### TASK DATA
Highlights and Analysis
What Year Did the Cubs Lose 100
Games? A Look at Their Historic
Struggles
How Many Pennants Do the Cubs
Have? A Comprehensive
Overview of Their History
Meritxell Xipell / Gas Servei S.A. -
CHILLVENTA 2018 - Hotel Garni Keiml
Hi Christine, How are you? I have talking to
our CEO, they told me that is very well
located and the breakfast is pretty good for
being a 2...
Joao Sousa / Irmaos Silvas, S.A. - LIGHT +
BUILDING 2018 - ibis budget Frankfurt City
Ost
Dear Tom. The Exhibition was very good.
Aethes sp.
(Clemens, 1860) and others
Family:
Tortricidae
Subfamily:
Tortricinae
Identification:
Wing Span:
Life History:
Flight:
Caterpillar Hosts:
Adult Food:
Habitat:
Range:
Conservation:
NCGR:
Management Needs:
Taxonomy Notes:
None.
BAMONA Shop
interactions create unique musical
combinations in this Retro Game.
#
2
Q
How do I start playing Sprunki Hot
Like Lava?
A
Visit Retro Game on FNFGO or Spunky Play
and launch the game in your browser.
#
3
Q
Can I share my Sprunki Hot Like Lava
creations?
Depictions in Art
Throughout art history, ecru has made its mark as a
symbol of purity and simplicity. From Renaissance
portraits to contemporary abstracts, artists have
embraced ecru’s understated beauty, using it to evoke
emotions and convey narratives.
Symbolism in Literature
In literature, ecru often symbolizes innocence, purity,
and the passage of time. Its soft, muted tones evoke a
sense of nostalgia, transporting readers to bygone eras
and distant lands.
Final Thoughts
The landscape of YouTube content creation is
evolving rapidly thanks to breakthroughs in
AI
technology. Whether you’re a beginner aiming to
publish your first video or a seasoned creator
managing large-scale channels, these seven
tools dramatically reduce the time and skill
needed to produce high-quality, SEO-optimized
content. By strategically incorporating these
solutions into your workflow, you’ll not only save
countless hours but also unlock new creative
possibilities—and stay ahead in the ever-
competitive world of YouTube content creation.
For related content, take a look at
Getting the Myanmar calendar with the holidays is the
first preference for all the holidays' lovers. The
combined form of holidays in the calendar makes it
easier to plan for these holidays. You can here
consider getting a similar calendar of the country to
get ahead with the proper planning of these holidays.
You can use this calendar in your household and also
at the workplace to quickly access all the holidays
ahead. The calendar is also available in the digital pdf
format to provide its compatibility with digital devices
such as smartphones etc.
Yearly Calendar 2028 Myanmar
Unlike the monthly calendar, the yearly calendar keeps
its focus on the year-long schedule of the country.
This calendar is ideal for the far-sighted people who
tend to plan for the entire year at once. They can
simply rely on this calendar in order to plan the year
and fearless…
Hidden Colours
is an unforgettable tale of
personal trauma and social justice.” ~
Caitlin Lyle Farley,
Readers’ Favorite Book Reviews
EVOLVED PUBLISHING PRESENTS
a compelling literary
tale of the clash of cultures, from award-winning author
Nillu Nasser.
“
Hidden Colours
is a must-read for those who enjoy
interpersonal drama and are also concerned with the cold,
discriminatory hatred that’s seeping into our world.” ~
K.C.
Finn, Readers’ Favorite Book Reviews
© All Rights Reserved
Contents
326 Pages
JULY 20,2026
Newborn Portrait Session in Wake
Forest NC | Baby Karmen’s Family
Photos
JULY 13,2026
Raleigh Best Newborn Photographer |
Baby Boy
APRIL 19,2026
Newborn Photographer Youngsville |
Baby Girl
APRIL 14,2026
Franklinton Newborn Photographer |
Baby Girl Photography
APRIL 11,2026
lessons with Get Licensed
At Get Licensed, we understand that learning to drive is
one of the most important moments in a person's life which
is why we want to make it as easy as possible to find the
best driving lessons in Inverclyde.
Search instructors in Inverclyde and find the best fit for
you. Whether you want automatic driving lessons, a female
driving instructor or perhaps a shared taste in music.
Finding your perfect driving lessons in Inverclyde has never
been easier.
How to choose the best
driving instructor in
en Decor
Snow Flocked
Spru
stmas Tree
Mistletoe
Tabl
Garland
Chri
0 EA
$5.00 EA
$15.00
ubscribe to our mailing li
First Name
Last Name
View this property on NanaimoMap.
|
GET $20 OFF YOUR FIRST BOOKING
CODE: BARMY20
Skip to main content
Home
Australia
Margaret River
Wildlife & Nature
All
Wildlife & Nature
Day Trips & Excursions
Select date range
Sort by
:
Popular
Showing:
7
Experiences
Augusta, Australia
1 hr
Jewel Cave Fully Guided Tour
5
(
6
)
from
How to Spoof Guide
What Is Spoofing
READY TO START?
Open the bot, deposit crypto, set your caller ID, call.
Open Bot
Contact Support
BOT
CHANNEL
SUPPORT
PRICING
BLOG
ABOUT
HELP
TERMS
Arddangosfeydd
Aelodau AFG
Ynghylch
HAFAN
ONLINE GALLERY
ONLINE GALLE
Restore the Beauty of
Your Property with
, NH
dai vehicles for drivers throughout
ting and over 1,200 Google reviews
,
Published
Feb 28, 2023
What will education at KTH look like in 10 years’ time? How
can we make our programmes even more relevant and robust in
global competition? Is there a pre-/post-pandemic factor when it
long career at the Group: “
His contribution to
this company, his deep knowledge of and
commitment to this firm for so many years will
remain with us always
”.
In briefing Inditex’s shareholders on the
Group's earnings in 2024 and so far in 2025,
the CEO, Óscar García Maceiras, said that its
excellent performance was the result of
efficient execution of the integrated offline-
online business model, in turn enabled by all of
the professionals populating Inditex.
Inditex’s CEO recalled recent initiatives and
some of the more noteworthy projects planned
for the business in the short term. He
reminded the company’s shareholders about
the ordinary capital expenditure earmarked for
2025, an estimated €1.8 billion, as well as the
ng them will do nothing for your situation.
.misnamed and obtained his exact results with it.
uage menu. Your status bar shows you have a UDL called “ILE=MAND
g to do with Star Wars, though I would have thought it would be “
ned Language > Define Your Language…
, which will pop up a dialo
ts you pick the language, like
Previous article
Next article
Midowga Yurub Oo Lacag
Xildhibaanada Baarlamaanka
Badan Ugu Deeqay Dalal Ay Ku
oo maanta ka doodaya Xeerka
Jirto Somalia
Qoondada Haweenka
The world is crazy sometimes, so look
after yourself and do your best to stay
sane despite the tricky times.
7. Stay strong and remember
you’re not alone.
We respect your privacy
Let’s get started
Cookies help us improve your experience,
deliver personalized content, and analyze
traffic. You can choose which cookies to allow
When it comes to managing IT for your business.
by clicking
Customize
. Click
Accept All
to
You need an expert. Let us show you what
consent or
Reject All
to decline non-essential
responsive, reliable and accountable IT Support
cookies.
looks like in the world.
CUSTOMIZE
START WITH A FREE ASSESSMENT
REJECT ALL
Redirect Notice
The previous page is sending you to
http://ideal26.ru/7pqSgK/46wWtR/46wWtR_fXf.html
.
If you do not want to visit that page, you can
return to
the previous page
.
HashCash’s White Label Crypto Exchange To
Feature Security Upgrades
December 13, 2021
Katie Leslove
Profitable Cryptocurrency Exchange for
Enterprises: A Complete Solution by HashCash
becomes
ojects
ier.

### WORK REQUEST
Return the material above in full, word for word.

### EXERCISE RESULT
Highlights and Analysis
What Year Did the Cubs Lose 100
Games? A Look at Their Historic
Struggles
How Many Pennants Do the Cubs
Have? A Comprehensive
Overview of Their History
Meritxell Xipell / Gas Servei S.A. -
CHILLVENTA 2018 - Hotel Garni Keiml
Hi Christine, How are you? I have talking to
our CEO, they told me that is very well
located and the breakfast is pretty good for
being a 2...
Joao Sousa / Irmaos Silvas, S.A. - LIGHT +
BUILDING 2018 - ibis budget Frankfurt City
Ost
Dear Tom. The Exhibition was very good.
Aethes sp.
(Clemens, 1860) and others
Family:
Tortricidae
Subfamily:
Tortricinae
Identification:
Wing Span:
Life History:
Flight:
Caterpillar Hosts:
Adult Food:
Habitat:
Range:
Conservation:
NCGR:
Management Needs:
Taxonomy Notes:
None.
BAMONA Shop
interactions create unique musical
combinations in this Retro Game.
#
2
Q
How do I start playing Sprunki Hot
Like Lava?
A
Visit Retro Game on FNFGO or Spunky Play
and launch the game in your browser.
#
3
Q
Can I share my Sprunki Hot Like Lava
creations?
Depictions in Art
Throughout art history, ecru has made its mark as a
symbol of purity and simplicity. From Renaissance
portraits to contemporary abstracts, artists have
embraced ecru’s understated beauty, using it to evoke
emotions and convey narratives.
Symbolism in Literature
In literature, ecru often symbolizes innocence, purity,
and the passage of time. Its soft, muted tones evoke a
sense of nostalgia, transporting readers to bygone eras
and distant lands.
Final Thoughts
The landscape of YouTube content creation is
evolving rapidly thanks to breakthroughs in
AI
technology. Whether you’re a beginner aiming to
publish your first video or a seasoned creator
managing large-scale channels, these seven
tools dramatically reduce the time and skill
needed to produce high-quality, SEO-optimized
content. By strategically incorporating these
solutions into your workflow, you’ll not only save
countless hours but also unlock new creative
possibilities—and stay ahead in the ever-
competitive world of YouTube content creation.
For related content, take a look at
Getting the Myanmar calendar with the holidays is the
first preference for all the holidays' lovers. The
combined form of holidays in the calendar makes it
easier to plan for these holidays. You can here
consider getting a similar calendar of the country to
get ahead with the proper planning of these holidays.
You can use this calendar in your household and also
at the workplace to quickly access all the holidays
ahead. The calendar is also available in the digital pdf
format to provide its compatibility with digital devices
such as smartphones etc.
Yearly Calendar 2028 Myanmar
Unlike the monthly calendar, the yearly calendar keeps
its focus on the year-long schedule of the country.
This calendar is ideal for the far-sighted people who
tend to plan for the entire year at once. They can
simply rely on this calendar in order to plan the year
and fearless…
Hidden Colours
is an unforgettable tale of
personal trauma and social justice.” ~
Caitlin Lyle Farley,
Readers’ Favorite Book Reviews
EVOLVED PUBLISHING PRESENTS
a compelling literary
tale of the clash of cultures, from award-winning author
Nillu Nasser.
“
Hidden Colours
is a must-read for those who enjoy
interpersonal drama and are also concerned with the cold,
discriminatory hatred that’s seeping into our world.” ~
K.C.
Finn, Readers’ Favorite Book Reviews
© All Rights Reserved
Contents
326 Pages
JULY 20,2026
Newborn Portrait Session in Wake
Forest NC | Baby Karmen’s Family
Photos
JULY 13,2026
Raleigh Best Newborn Photographer |
Baby Boy
APRIL 19,2026
Newborn Photographer Youngsville |
Baby Girl
APRIL 14,2026
Franklinton Newborn Photographer |
Baby Girl Photography
APRIL 11,2026
lessons with Get Licensed
At Get Licensed, we understand that learning to drive is
one of the most important moments in a person's life which
is why we want to make it as easy as possible to find the
best driving lessons in Inverclyde.
Search instructors in Inverclyde and find the best fit for
you. Whether you want automatic driving lessons, a female
driving instructor or perhaps a shared taste in music.
Finding your perfect driving lessons in Inverclyde has never
been easier.
How to choose the best
driving instructor in
en Decor
Snow Flocked
Spru
stmas Tree
Mistletoe
Tabl
Garland
Chri
0 EA
$5.00 EA
$15.00
ubscribe to our mailing li
First Name
Last Name
View this property on NanaimoMap.
|
GET $20 OFF YOUR FIRST BOOKING
CODE: BARMY20
Skip to main content
Home
Australia
Margaret River
Wildlife & Nature
All
Wildlife & Nature
Day Trips & Excursions
Select date range
Sort by
:
Popular
Showing:
7
Experiences
Augusta, Australia
1 hr
Jewel Cave Fully Guided Tour
5
(
6
)
from
How to Spoof Guide
What Is Spoofing
READY TO START?
Open the bot, deposit crypto, set your caller ID, call.
Open Bot
Contact Support
BOT
CHANNEL
SUPPORT
PRICING
BLOG
ABOUT
HELP
TERMS
Arddangosfeydd
Aelodau AFG
Ynghylch
HAFAN
ONLINE GALLERY
ONLINE GALLE
Restore the Beauty of
Your Property with
, NH
dai vehicles for drivers throughout
ting and over 1,200 Google reviews
,
Published
Feb 28, 2023
What will education at KTH look like in 10 years’ time? How
can we make our programmes even more relevant and robust in
global competition? Is there a pre-/post-pandemic factor when it
long career at the Group: “
His contribution to
this company, his deep knowledge of and
commitment to this firm for so many years will
remain with us always
”.
In briefing Inditex’s shareholders on the
Group's earnings in 2024 and so far in 2025,
the CEO, Óscar García Maceiras, said that its
excellent performance was the result of
efficient execution of the integrated offline-
online business model, in turn enabled by all of
the professionals populating Inditex.
Inditex’s CEO recalled recent initiatives and
some of the more noteworthy projects planned
for the business in the short term. He
reminded the company’s shareholders about
the ordinary capital expenditure earmarked for
2025, an estimated €1.8 billion, as well as the
ng them will do nothing for your situation.
.misnamed and obtained his exact results with it.
uage menu. Your status bar shows you have a UDL called “ILE=MAND
g to do with Star Wars, though I would have thought it would be “
ned Language > Define Your Language…
, which will pop up a dialo
ts you pick the language, like
Previous article
Next article
Midowga Yurub Oo Lacag
Xildhibaanada Baarlamaanka
Badan Ugu Deeqay Dalal Ay Ku
oo maanta ka doodaya Xeerka
Jirto Somalia
Qoondada Haweenka
The world is crazy sometimes, so look
after yourself and do your best to stay
sane despite the tricky times.
7. Stay strong and remember
you’re not alone.
We respect your privacy
Let’s get started
Cookies help us improve your experience,
deliver personalized content, and analyze
traffic. You can choose which cookies to allow
When it comes to managing IT for your business.
by clicking
Customize
. Click
Accept All
to
You need an expert. Let us show you what
consent or
Reject All
to decline non-essential
responsive, reliable and accountable IT Support
cookies.
looks like in the world.
CUSTOMIZE
START WITH A FREE ASSESSMENT
REJECT ALL
Redirect Notice
The previous page is sending you to
http://ideal26.ru/7pqSgK/46wWtR/46wWtR_fXf.html
.
If you do not want to visit that page, you can
return to
the previous page
.
HashCash’s White Label Crypto Exchange To
Feature Security Upgrades
December 13, 2021
Katie Leslove
Profitable Cryptocurrency Exchange for
Enterprises: A Complete Solution by HashCash
becomes
ojects
ier.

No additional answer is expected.